I sottoscrittori del documento di Odalengo invece
chiedono al Consiglio federale di prendere finalmente atto della gravissima
situazione che si è venuta a creare nella Nazione Piemonte e, considerato che
tale documento ha ottenuto ad oggi circa 550 firme di militanti (fra i quali
sindaci, consiglieri comunali e deputati), sostenitori e simpatizzanti, cui
corrispondono non meno di 2.000 voti piemontesi, di assumersi la responsabilità
politica di lasciare questa situazione immutata oppure prendere nei confronti di
questa segreteria nazionale/Gruppo regionale i provvedimenti del caso, cui
devono accompagnarsi la riammissione dei militanti indebitamente allontanati, la
riapertura delle sezioni indebitamente chiuse, la fine dei commissariamenti
indebitamente prolungati e, finalmente, per i militanti piemontesi, la libertà
di scegliersi un segretario nazionale senza bisogno di indicazioni esterne.

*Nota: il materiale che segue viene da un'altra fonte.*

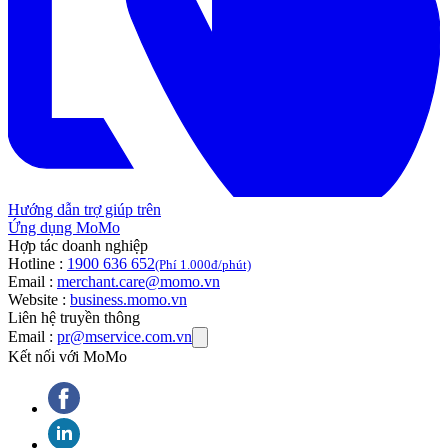
Hướng dẫn trợ giúp trên
Ứng dụng MoMo
Hợp tác doanh nghiệp
Hotline :
1900 636 652
(Phí 1.000đ/phút)
Email :
merchant.care@momo.vn
Website :
business.momo.vn
Liên hệ truyền thông
Email :
pr@mservice.com.vn
Kết nối với MoMo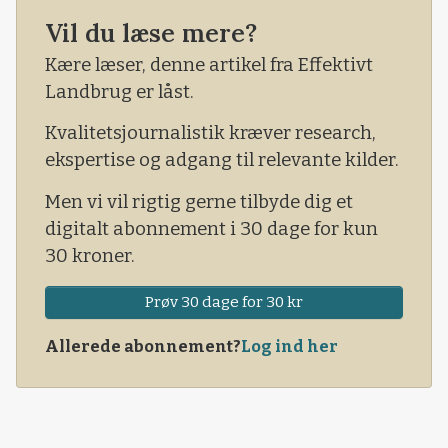
tjene penge, er man naturligvis på glatis. Og
Vil du læse mere?
det er helt fint, at myndighederne tjekker, at
tingene går ordentligt for sig.
Kære læser, denne artikel fra Effektivt
Landbrug er låst.
Kvalitetsjournalistik kræver research,
ekspertise og adgang til relevante kilder.
Men vi vil rigtig gerne tilbyde dig et
digitalt abonnement i 30 dage for kun
30 kroner.
Prøv 30 dage for 30 kr
Allerede abonnement?
Log ind her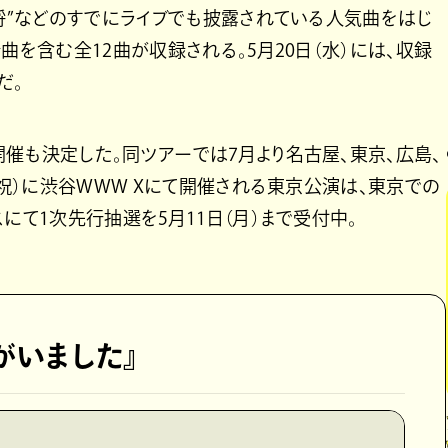
”埒”などのすでにライブでも披露されている人気曲をはじ
曲を含む全12曲が収録される。5月20日（水）には、収録
だ。
催も決定した。同ツアーでは7月より名古屋、東京、広島、
・祝）に渋谷WWW Xにて開催される東京公演は、東京での
にて1次先行抽選を5月11日（月）まで受付中。
友達がいました』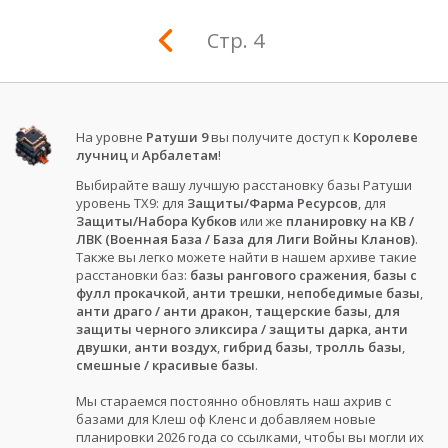
Стр. 4
На уровне
Ратуши 9
вы получите доступ к
Королеве
лучниц
и
Арбалетам
!
Выбирайте вашу лучшую расстановку базы Ратуши
уровень ТХ9: для
Защиты/Фарма Ресурсов
, для
Защиты/Набора Кубков
или же
планировку на КВ /
ЛВК (Военная База / База для Лиги Войны Кланов)
.
Также вы легко можете найти в нашем архиве такие
расстановки баз:
базы рангового сражения
,
базы с
фулл прокачкой
,
анти трешки
,
непобедимые базы
,
анти драго / анти дракон
,
тащерские базы
,
для
защиты черного эликсира / защиты дарка
,
анти
двушки
,
анти воздух
,
гибрид базы
,
тролль базы
,
смешные / красивые базы
.
Мы стараемся постоянно обновлять наш ахрив с
базами для Клеш оф Кленс и добавляем новые
планировки 2026 года со ссылками, чтобы вы могли их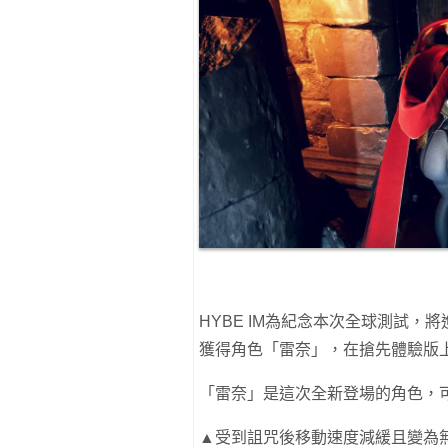
HYBE IM為紀念本次全球測試
獲得角色「雷奈」，在搶先體驗版
「雷奈」是這次全新登場的角色，
▲受到詛咒後移動速度減緩且變為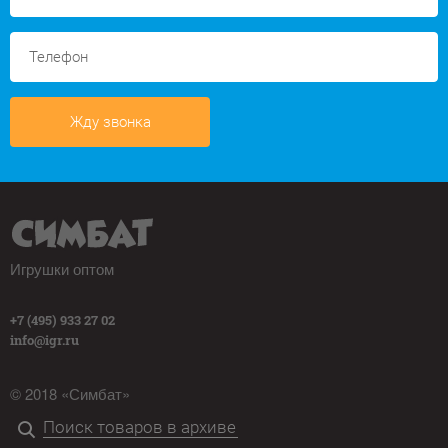
Жду звонка
Игрушки оптом
+7 (495) 933 27 02
info@igr.ru
© 2018 «Симбат»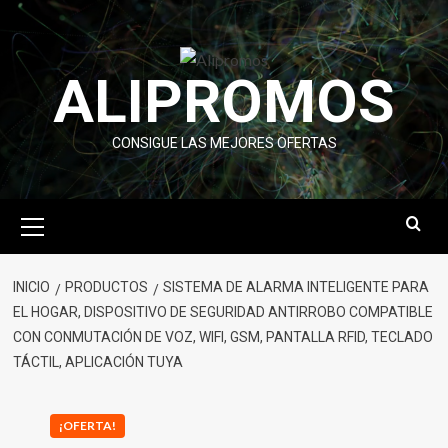
Saltar
al
contenido
ALIPROMOS
CONSIGUE LAS MEJORES OFERTAS
Menú
primario
INICIO
PRODUCTOS
SISTEMA DE ALARMA INTELIGENTE PARA
EL HOGAR, DISPOSITIVO DE SEGURIDAD ANTIRROBO COMPATIBLE
CON CONMUTACIÓN DE VOZ, WIFI, GSM, PANTALLA RFID, TECLADO
TÁCTIL, APLICACIÓN TUYA
¡OFERTA!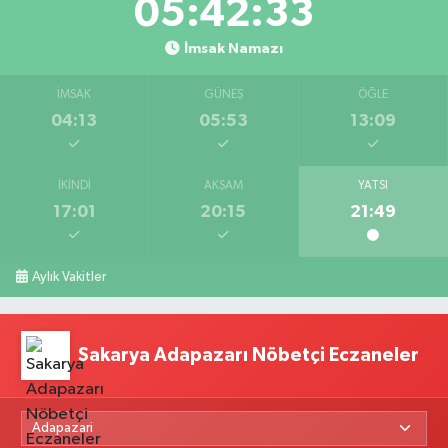
05:42:32
İmsak Namazı
İMSAK
GÜNEŞ
ÖĞLE
04:13
05:53
13:09
İKINDI
AKŞAM
YATSI
17:01
20:15
21:49
Aylık Vakitler
Sakarya Adapazarı Nöbetçi Eczaneler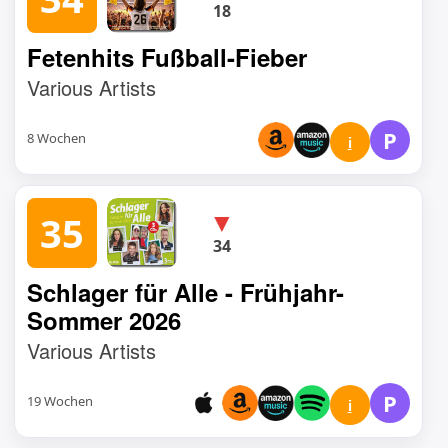
18
Fetenhits Fußball-Fieber
Various Artists
P
8 Wochen
i
▼
35
34
Schlager für Alle - Frühjahr-
Sommer 2026
Various Artists
P
19 Wochen
i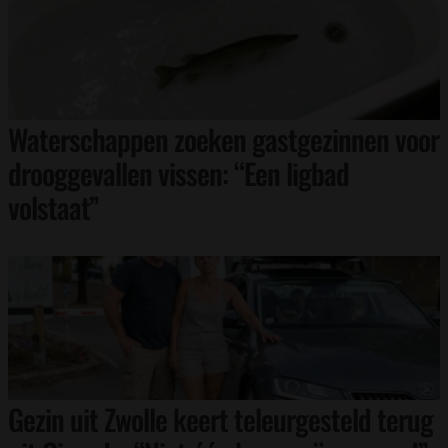
Waterschappen zoeken gastgezinnen voor
drooggevallen vissen: “Een ligbad
volstaat”
Gezin uit Zwolle keert teleurgesteld terug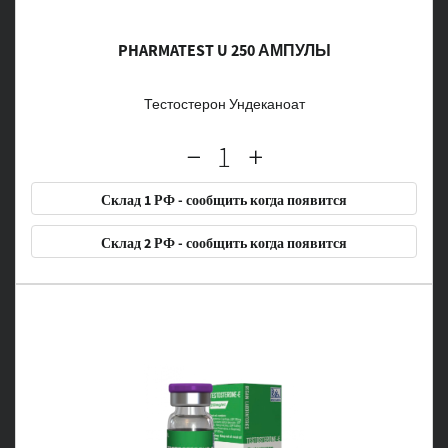
PHARMATEST U 250 АМПУЛЫ
Тестостерон Ундеканоат
Склад 1 РФ - сообщить когда появится
Склад 2 РФ - сообщить когда появится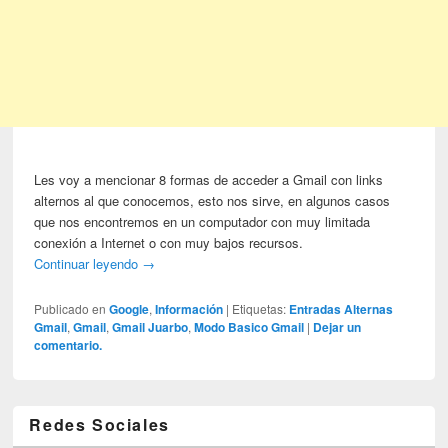
Les voy a mencionar 8 formas de acceder a Gmail con links
alternos al que conocemos, esto nos sirve, en algunos casos
que nos encontremos en un computador con muy limitada
conexión a Internet o con muy bajos recursos.
Continuar leyendo
→
Publicado en
Google
,
Información
|
Etiquetas:
Entradas Alternas
Gmail
,
Gmail
,
Gmail Juarbo
,
Modo Basico Gmail
|
Dejar un
comentario.
Redes Sociales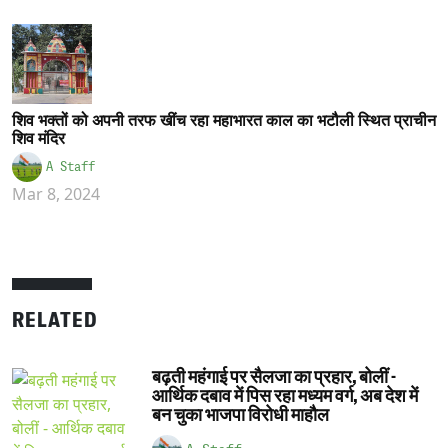
शिव भक्तों को अपनी तरफ खींच रहा महाभारत काल का भटौली स्थित प्राचीन
शिव मंदिर
A Staff
Mar 8, 2024
RELATED
बढ़ती महंगाई पर सैलजा का प्रहार, बोलीं -
आर्थिक दबाव में पिस रहा मध्यम वर्ग, अब देश में
बन चुका भाजपा विरोधी माहौल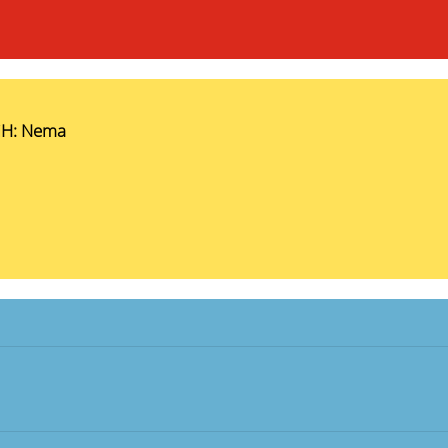
BiH: Nema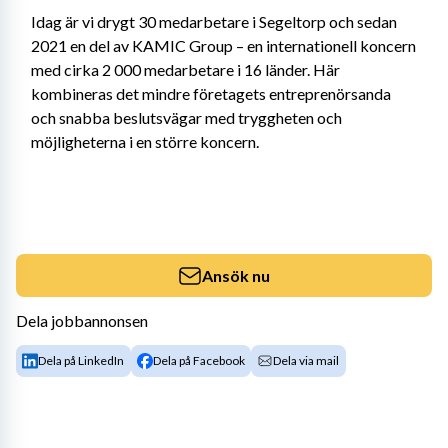
Idag är vi drygt 30 medarbetare i Segeltorp och sedan 
2021 en del av KAMIC Group – en internationell koncern 
med cirka 2 000 medarbetare i 16 länder. Här 
kombineras det mindre företagets entreprenörsanda 
och snabba beslutsvägar med tryggheten och 
möjligheterna i en större koncern.
Ansök nu
Dela jobbannonsen
Dela på LinkedIn
Dela på Facebook
Dela via mail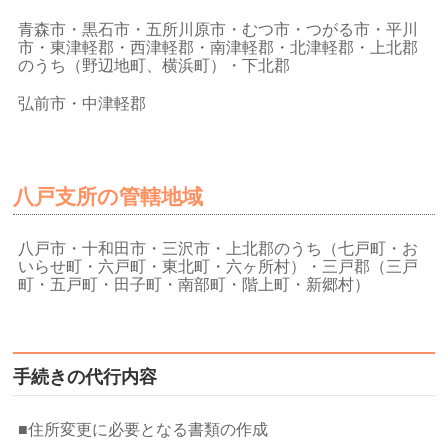
青森市・黒石市・五所川原市・むつ市・つがる市・平川
市・東津軽郡・西津軽郡・南津軽郡・北津軽郡・上北郡
のうち（野辺地町、横浜町）・下北郡
弘前市・中津軽郡
八戸支所の管轄地域
八戸市・十和田市・三沢市・上北郡のうち（七戸町・お
いらせ町・六戸町・東北町・六ヶ所村）・三戸郡（三戸
町・五戸町・田子町・南部町・階上町・新郷村）
手続きの代行内容
■住所変更に必要となる書類の作成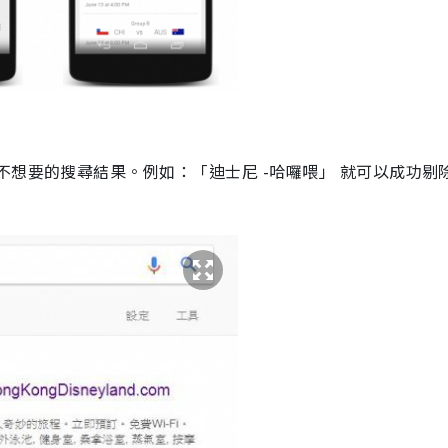
不想要的搜尋結果。例如：「迪士尼 -哈囉喂」 就可以成功剔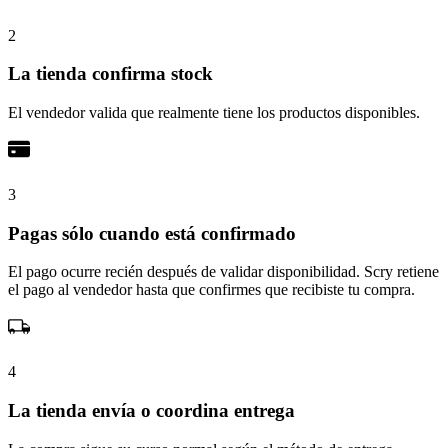
2
La tienda confirma stock
El vendedor valida que realmente tiene los productos disponibles.
3
Pagas sólo cuando está confirmado
El pago ocurre recién después de validar disponibilidad. Scry retiene
el pago al vendedor hasta que confirmes que recibiste tu compra.
4
La tienda envía o coordina entrega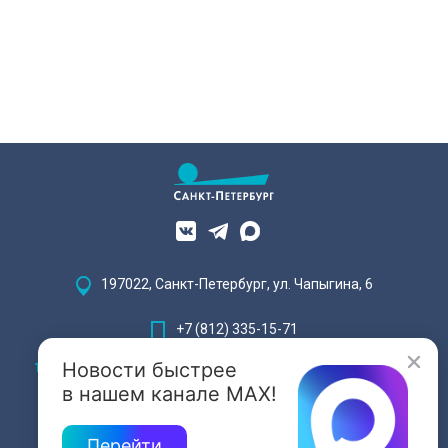
наследия — исторические часы.
Их элементы утрачены на 90%.
197022, Санкт-Петербург, ул. Чапыгина, 6
+7 (812) 335-15-71
Новости быстрее
Внимание! Отдельные видеоматериалы, размещенные на настоящем
сайте, могут содержать информацию, предназначенную для лиц,
в нашем канале MAX!
достигших 18 лет.
Перейти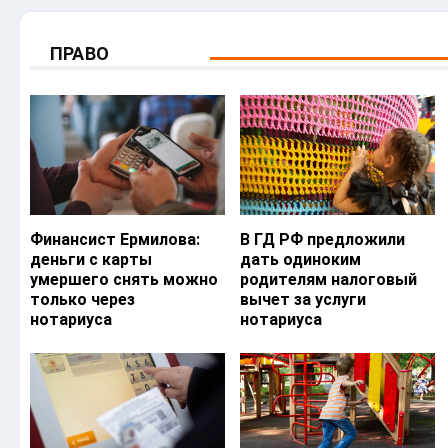
ПРАВО
Финансист Ермилова:
В ГД РФ предложили
деньги с карты
дать одиноким
умершего снять можно
родителям налоговый
только через
вычет за услуги
нотариуса
нотариуса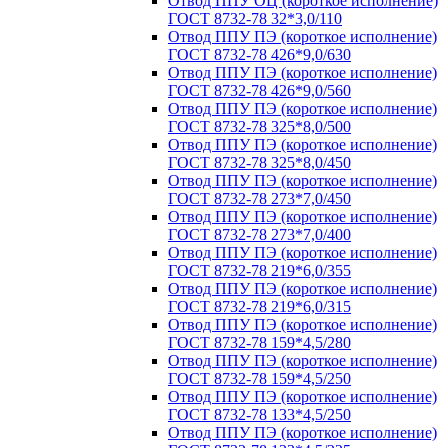
Отвод ППУ ОЦ (короткое исполнение)
ГОСТ 8732-78 32*3,0/110
Отвод ППУ ПЭ (короткое исполнение)
ГОСТ 8732-78 426*9,0/630
Отвод ППУ ПЭ (короткое исполнение)
ГОСТ 8732-78 426*9,0/560
Отвод ППУ ПЭ (короткое исполнение)
ГОСТ 8732-78 325*8,0/500
Отвод ППУ ПЭ (короткое исполнение)
ГОСТ 8732-78 325*8,0/450
Отвод ППУ ПЭ (короткое исполнение)
ГОСТ 8732-78 273*7,0/450
Отвод ППУ ПЭ (короткое исполнение)
ГОСТ 8732-78 273*7,0/400
Отвод ППУ ПЭ (короткое исполнение)
ГОСТ 8732-78 219*6,0/355
Отвод ППУ ПЭ (короткое исполнение)
ГОСТ 8732-78 219*6,0/315
Отвод ППУ ПЭ (короткое исполнение)
ГОСТ 8732-78 159*4,5/280
Отвод ППУ ПЭ (короткое исполнение)
ГОСТ 8732-78 159*4,5/250
Отвод ППУ ПЭ (короткое исполнение)
ГОСТ 8732-78 133*4,5/250
Отвод ППУ ПЭ (короткое исполнение)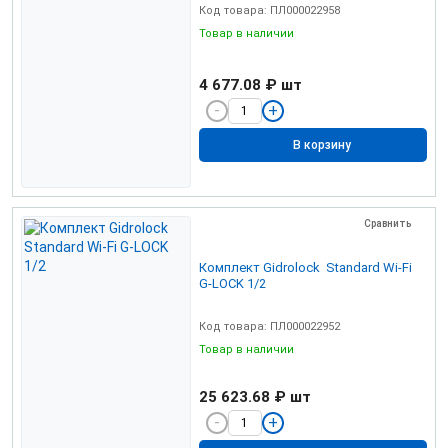
Код товара: ПЛ000022958
Товар в наличии
4 677.08 ₽
шт
В корзину
Сравнить
Комплект Gidrolock Standard Wi-Fi
G-LOCK 1/2
Код товара: ПЛ000022952
Товар в наличии
25 623.68 ₽
шт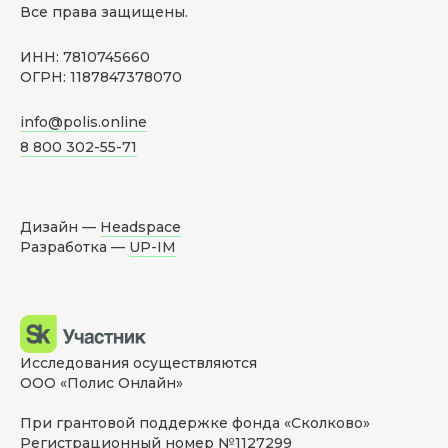
Все права защищены.
ИНН: 7810745660
ОГРН: 1187847378070
info@polis.online
8 800 302-55-71
Дизайн —
Headspace
Разработка —
UP-IM
Исследования осуществляются
ООО «Полис Онлайн»
При грантовой поддержке фонда «Сколково»
Регистрационный номер №1127299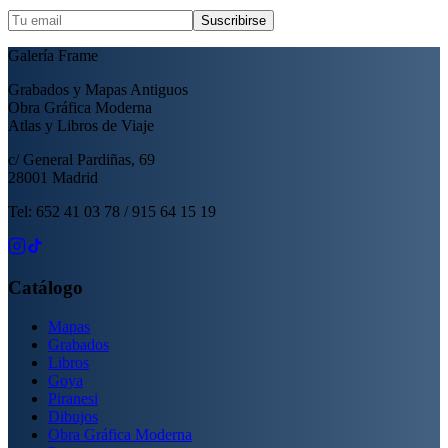
Suscribirse
Galería Frame
Grabados y Mapas Antiguos
Obra Gráfica Moderna
Atlas y Libros de Viaje
c/ General Pardiñas, 69
28001 Madrid
Tel: 652 41 03 78 / 915 64 15 19
Catálogo
Mapas
Grabados
Libros
Goya
Piranesi
Dibujos
Obra Gráfica Moderna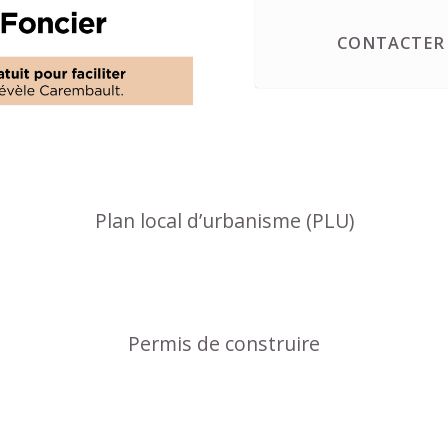
CONTACTER 
Plan local d’urbanisme (PLU)
Permis de construire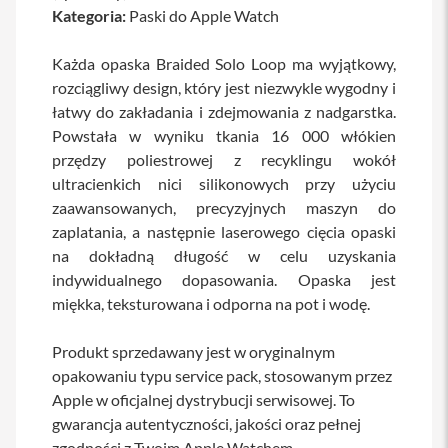
Kategoria:
Paski do Apple Watch
a
b
l
Każda opaska Braided Solo Loop ma wyjątkowy,
e
i
rozciągliwy design, który jest niezwykle wygodny i
a
łatwy do zakładania i zdejmowania z nadgarstka.
d
Powstała w wyniku tkania 16 000 włókien
a
p
przędzy poliestrowej z recyklingu wokół
t
ultracienkich nici silikonowych przy użyciu
e
r
zaawansowanych, precyzyjnych maszyn do
y
zaplatania, a następnie laserowego cięcia opaski
na dokładną długość w celu uzyskania
Ł
a
indywidualnego dopasowania. Opaska jest
d
miękka, teksturowana i odporna na pot i wodę.
o
w
a
Produkt sprzedawany jest w oryginalnym
r
opakowaniu typu service pack, stosowanym przez
k
i
Apple w oficjalnej dystrybucji serwisowej. To
i
gwarancja autentyczności, jakości oraz pełnej
z
a
zgodności z Twoim Apple Watchem.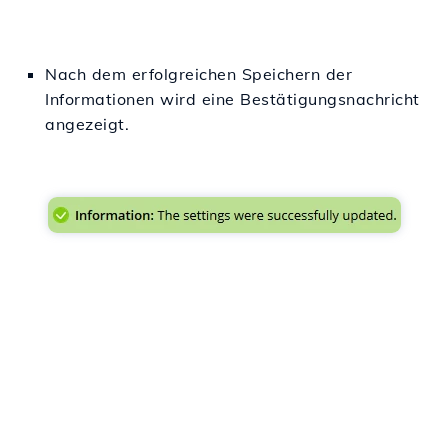
Nach dem erfolgreichen Speichern der
Informationen wird eine Bestätigungsnachricht
angezeigt.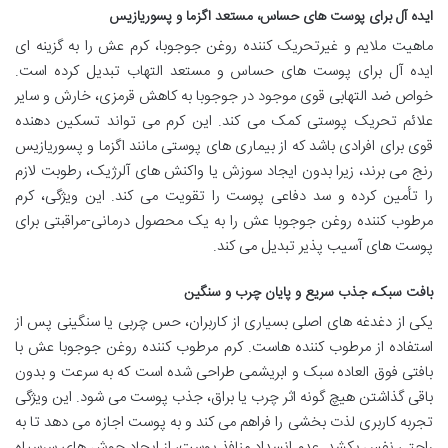
ایده آل برای پوست های حساس، مستعد اگزما و پسوریازیس
ماهیت ملایم و غیرتحریک کننده روغن جوجوبا، کرم عش را به گزینه ای
ایده آل برای پوست های حساس و مستعد التهاب تبدیل کرده است.
خواص ضد التهابی قوی موجود در جوجوبا به کاهش قرمزی، خارش و سایر
علائم تحریک پوستی کمک می کند. این کرم می تواند تسکین دهنده
قوی برای افرادی باشد که از بیماری های پوستی مانند اگزما و پسوریازیس
رنج می برند، زیرا بدون ایجاد سوزش یا واکنش های آلرژیک، رطوبت لازم
را تأمین کرده و سد دفاعی پوست را تقویت می کند. این ویژگی، کرم
مرطوب کننده روغن جوجوبا عش را به یک محصول درمانی-مراقبتی برای
پوست های آسیب پذیر تبدیل می کند.
بافت سبک، جذب سریع و پایان چرب و سنگین
یکی از دغدغه های اصلی بسیاری از کاربران، حس چربی یا سنگینی پس از
استفاده از مرطوب کننده هاست. کرم مرطوب کننده روغن جوجوبا عش با
بافتی فوق العاده سبک و ابریشمی طراحی شده است که به سرعت و بدون
باقی گذاشتن هیچ گونه اثر چرب یا براق، جذب پوست می شود. این ویژگی
تجربه کاربری لذت بخشی را فراهم می کند و به پوست اجازه می دهد تا به
راحتی نفس بکشد. عدم انسداد منافذ پوست، از ایجاد جوش های سرسیاه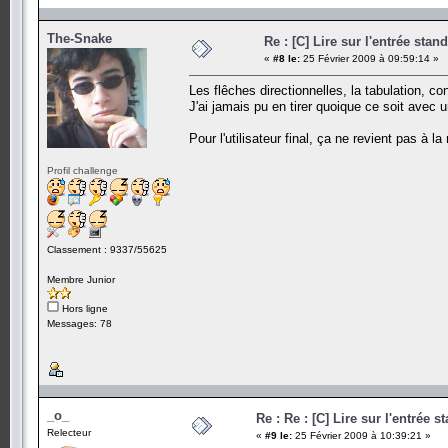
The-Snake
Re : [C] Lire sur l'entrée stan
«
#8 le:
25 Février 2009 à 09:59:14 »
Les flêches directionnelles, la tabulation, con
J'ai jamais pu en tirer quoique ce soit avec 
Pour l'utilisateur final, ça ne revient pas à 
Profil challenge
Classement : 9337/55625
Membre Junior
Hors ligne
Messages: 78
_o_
Re : Re : [C] Lire sur l'entrée s
Relecteur
«
#9 le:
25 Février 2009 à 10:39:21 »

Un segretario che sia capace di concepire l’azione
politica come qualcosa di diverso da un insieme di furbizie postdemocristiane,
dalla sistemazione a stipendio dei propri amici fidati, dalle lotte intestine
per le poltrone, dall’idea che la Lega piemontese sia un oggetto di sua
proprietà privata, dalla prepotenza verso quella militanza cui deve la sedia che
scalda; che sia capace di muovere gli animi con argomenti forti e sentiti,
rispettosi dell’intelligenza di chi si vuol convincere e non con penosi
biascichìi di slogan e frasi fatte, di concepire la propria azione politica in
una più ampia prospettiva storica e come atto d’amore verso la propria terra.
I Sottoscrittori del documento di Odalengo P.